Download or read book Children s Understanding written by Graeme S. Halford and published by Psychology Press. This book was released on 2014-02-25 with total page 562 pages. Available in PDF, EPUB and Kindle. Book excerpt: This work argues that cognitive development is experience driven, and processes entailed in acquiring information about the world are analyzed based on recent models of learning and induction. The way information is represented and accessed when performing cognitive tasks is considered paying particular attention to the implications of Parallel Distributed Processing (PDP) models for cognitive development. The first half of the book contains analyses of human reasoning processes (drawing on PDP models of analogy), development of strategies, and task complexity -- all based on aspects of PDP representations. It is proposed that PDP representations become more differentiated with age, so more vectors can be processed in parallel, with the result that structures of greater complexity can be processed. This model gives an account of previously unexplained difficulties in children's reasoning, including some which were influential in stage theories.
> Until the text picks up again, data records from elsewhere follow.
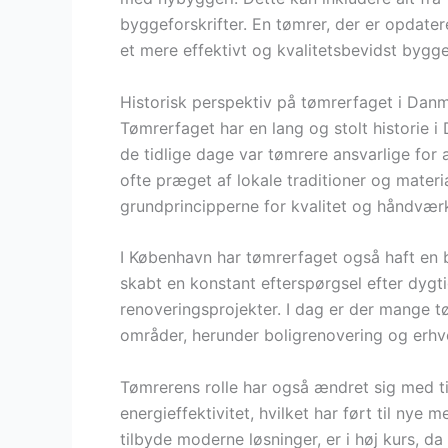
byggeforskrifter. En tømrer, der er opdate
et mere effektivt og kvalitetsbevidst bygge
Historisk perspektiv på tømrerfaget i Dan
Tømrerfaget har en lang og stolt historie i 
de tidlige dage var tømrere ansvarlige for a
ofte præget af lokale traditioner og mater
grundprincipperne for kvalitet og håndvær
I København har tømrerfaget også haft en b
skabt en konstant efterspørgsel efter dyg
renoveringsprojekter. I dag er der mange tø
områder, herunder boligrenovering og erhve
Tømrerens rolle har også ændret sig med t
energieffektivitet, hvilket har ført til nye
tilbyde moderne løsninger, er i høj kurs,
The second half of the book examines processes entailed in some representative cognitive developmental tasks, including transitive inference, deductive inference (categorical syllogisms), hypothesis testing, learning set acquisition, acquisition and transfer of relational structures, humor, hierarchical classification and inclusion, understanding of quantity, arithmetic word problems, algebra, conservation, mechanics, and the concept of mind. Process accounts of tasks are emphasized, based on applications of recent developments in cognitive science.